McClatchy reports: On Jan. 14, Diakaridia Doumbia locked his door, climbed to the second floor and peered down from his mud-brick home at a swarm of cocaine-drugged Islamist rebels who’d captured the town of Diabaly earlier that day.

The towering retired soldier, now graying, placed a call to a friend in the Malian military.

“They are outside my house. They look like they are packing their cars to keep driving,” he reported. Soon after, French jets swooped down and struck, obliterating several of the cars and incinerating their inhabitants.

Later, Doumbia received a call. This time, the man on the other line wasn’t Malian.

“It was the French commander. He called often, and we talked. I told him where the rebels were and what they were doing,” said Doumbia, who served in the Malian military from 1974 until 2007.

The French beat back the sudden Islamist advance south into Diabaly with heavy air power, but it turns out they had some help: Doumbia and a spontaneous network of residents who responded to the capture of their farming community by risking their lives to channel intelligence out of the town.

“Everyone was calling,” said the mayor, Oumar Diakite, who was out of town when Diabaly was attacked and then was summoned by the governor. Diakite compiled the reports in real time – working next to detailed computer grids of the area that had been saved from U.S. development projects in the area’s complex canal system – and reported the coordinates to the military, which relayed them to the French command.

The townspeople’s response will pose a serious problem for the rebels if it’s replicated elsewhere.

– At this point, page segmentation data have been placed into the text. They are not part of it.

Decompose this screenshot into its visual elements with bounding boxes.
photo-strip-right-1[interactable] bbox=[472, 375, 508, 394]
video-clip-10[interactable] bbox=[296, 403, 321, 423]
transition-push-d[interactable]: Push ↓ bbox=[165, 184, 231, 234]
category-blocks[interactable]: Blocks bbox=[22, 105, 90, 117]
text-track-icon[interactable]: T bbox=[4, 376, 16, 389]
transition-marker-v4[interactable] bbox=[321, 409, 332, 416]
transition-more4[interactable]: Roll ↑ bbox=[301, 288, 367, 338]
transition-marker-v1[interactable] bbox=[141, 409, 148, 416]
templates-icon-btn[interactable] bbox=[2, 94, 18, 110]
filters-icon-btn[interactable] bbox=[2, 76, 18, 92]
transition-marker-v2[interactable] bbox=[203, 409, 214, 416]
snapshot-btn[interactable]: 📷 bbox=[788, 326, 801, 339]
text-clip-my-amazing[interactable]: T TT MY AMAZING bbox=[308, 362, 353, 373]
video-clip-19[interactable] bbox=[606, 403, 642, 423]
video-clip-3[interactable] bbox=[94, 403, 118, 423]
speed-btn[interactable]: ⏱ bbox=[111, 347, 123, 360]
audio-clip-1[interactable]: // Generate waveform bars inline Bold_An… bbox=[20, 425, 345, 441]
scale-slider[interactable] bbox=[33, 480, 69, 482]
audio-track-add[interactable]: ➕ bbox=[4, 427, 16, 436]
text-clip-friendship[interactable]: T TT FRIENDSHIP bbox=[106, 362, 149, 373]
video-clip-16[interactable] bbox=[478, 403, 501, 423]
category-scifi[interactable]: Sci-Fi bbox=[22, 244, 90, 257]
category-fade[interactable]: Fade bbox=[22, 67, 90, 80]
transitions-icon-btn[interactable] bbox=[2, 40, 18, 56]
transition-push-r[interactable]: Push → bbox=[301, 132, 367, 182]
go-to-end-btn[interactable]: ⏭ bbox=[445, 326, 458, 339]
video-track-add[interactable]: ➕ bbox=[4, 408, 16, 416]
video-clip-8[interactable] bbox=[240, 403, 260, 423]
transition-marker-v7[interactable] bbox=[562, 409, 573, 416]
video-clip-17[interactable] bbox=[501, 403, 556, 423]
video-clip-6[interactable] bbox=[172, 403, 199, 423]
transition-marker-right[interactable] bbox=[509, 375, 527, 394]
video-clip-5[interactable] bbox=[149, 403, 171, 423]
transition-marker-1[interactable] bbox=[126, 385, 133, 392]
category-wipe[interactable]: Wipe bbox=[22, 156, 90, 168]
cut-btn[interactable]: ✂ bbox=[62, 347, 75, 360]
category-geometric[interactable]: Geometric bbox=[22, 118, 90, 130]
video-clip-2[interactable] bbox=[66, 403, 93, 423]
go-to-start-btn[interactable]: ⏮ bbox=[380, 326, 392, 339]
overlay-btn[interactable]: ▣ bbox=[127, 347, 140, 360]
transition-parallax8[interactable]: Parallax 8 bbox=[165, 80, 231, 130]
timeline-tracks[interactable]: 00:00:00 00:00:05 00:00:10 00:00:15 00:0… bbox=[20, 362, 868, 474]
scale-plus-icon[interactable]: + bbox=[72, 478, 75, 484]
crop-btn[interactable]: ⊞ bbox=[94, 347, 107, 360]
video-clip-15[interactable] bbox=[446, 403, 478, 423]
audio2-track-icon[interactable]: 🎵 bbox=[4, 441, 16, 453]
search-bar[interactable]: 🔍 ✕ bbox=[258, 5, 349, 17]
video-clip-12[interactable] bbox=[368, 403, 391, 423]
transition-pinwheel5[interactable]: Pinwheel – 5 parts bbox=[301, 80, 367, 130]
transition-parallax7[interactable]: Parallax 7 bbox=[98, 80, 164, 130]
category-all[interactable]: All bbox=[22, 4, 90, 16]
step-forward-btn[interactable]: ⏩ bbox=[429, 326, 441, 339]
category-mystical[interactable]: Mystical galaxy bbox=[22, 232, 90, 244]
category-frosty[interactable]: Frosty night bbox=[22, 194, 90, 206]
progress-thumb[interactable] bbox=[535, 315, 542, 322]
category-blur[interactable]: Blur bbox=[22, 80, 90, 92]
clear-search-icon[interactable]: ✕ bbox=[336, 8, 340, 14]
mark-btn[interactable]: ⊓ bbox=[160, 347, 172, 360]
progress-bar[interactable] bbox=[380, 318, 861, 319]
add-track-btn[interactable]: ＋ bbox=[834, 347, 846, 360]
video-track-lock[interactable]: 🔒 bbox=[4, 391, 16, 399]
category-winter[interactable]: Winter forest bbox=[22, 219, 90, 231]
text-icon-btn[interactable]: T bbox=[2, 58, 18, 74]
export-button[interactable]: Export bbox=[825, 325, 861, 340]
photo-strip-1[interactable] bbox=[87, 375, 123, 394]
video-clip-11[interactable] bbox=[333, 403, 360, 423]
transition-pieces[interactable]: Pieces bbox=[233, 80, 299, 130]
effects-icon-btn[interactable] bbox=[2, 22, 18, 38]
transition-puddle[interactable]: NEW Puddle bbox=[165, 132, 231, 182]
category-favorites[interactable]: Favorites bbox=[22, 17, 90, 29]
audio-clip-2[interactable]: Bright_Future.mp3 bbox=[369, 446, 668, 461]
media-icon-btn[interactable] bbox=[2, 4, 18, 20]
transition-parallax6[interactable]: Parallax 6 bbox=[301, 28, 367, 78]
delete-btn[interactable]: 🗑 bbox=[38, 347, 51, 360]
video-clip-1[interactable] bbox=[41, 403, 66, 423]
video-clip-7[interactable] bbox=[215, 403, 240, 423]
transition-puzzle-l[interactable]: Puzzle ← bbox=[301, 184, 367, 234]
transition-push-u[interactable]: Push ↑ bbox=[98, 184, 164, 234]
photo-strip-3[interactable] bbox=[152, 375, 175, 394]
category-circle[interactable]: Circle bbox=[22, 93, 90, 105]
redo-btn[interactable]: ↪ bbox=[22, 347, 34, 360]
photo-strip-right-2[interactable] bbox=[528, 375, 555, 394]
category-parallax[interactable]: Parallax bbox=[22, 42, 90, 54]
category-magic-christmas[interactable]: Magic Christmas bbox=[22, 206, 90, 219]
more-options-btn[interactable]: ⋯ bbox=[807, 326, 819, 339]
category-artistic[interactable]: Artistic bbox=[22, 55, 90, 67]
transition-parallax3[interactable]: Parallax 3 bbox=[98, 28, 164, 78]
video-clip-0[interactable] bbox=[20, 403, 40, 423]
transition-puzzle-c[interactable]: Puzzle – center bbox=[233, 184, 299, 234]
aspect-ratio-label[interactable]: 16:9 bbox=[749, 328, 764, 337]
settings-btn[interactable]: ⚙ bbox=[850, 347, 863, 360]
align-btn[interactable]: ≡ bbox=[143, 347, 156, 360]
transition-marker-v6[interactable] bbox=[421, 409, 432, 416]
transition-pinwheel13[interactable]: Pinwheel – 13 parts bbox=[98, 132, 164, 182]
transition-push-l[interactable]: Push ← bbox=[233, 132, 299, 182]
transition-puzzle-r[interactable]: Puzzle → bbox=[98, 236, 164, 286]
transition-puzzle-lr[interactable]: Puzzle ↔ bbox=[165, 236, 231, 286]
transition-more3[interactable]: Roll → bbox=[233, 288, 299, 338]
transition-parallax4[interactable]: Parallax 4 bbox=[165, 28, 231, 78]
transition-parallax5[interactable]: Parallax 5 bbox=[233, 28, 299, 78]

Fighting an insurgency against a more powerful force is hard, but it’s even harder without local complicity.

Part of the town’s disgust stemmed from the intruders’ behavior, and one trait in particular: Many of the outsiders, some of whom belonged to the regional al Qaida group and quickly banned cigarettes in the town, apparently were druggies.

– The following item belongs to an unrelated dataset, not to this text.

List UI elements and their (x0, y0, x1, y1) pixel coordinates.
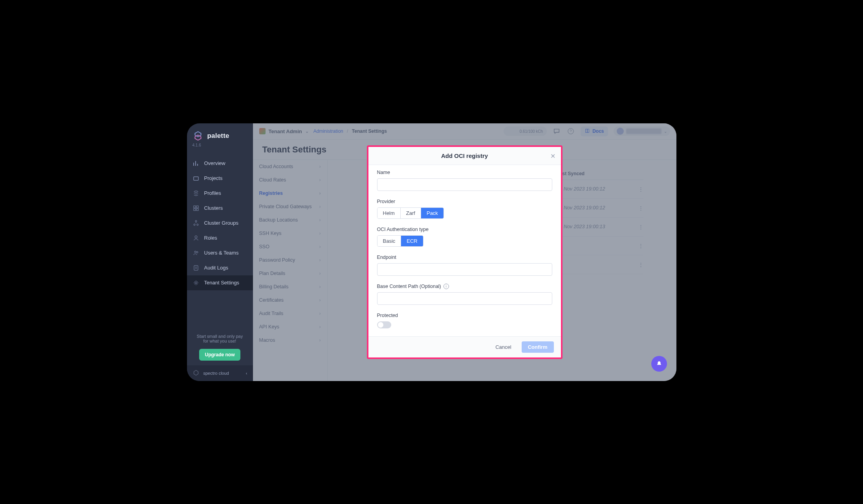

Doumbia and one other Diabaly resident reported watching the rebels regularly taking cocaine. A third resident reported seeing emptied, white-coated bags lying around and said everyone knew what was inside them.

“We saw them sniffing it, smoking it. Some were injecting it,” Doumbia said.

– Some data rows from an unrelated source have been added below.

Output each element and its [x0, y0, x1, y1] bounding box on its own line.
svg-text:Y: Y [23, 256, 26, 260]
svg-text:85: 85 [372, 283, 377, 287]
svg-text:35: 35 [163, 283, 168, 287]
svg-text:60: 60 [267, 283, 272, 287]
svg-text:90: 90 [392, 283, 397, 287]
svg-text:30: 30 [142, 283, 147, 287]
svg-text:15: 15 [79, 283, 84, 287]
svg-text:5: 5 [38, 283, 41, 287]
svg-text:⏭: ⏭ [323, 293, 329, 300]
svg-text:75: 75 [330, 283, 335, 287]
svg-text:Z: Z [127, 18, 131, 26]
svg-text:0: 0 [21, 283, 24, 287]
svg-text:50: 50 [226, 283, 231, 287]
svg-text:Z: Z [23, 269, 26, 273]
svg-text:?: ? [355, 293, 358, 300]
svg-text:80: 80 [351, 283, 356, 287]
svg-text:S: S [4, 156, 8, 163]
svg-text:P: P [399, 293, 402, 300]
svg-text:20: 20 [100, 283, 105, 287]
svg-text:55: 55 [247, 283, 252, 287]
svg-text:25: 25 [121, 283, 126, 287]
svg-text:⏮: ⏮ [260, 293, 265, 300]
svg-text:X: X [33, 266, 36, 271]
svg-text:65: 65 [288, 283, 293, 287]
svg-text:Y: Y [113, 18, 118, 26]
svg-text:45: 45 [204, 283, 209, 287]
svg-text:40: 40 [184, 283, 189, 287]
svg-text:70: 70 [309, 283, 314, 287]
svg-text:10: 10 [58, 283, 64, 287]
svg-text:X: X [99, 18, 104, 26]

A bag of white powder was flung outside the gate of a friend’s house after one bombing raid, the contents equal to half a kilogram of sugar. Doumbia sent a child to fetch it and confirm its contents, he said, but it was already gone.

Experts say the Sahara desert in West Africa, with its loose borders and weak governments, is rapidly becoming one of the prime cocaine-trafficking routes in the world. Its lucrative windfall is thought to help finance the Islamist rebels, and a legion of fighters dependent on the drug might make finally squelching the insurgency even more difficult. [Continue reading…]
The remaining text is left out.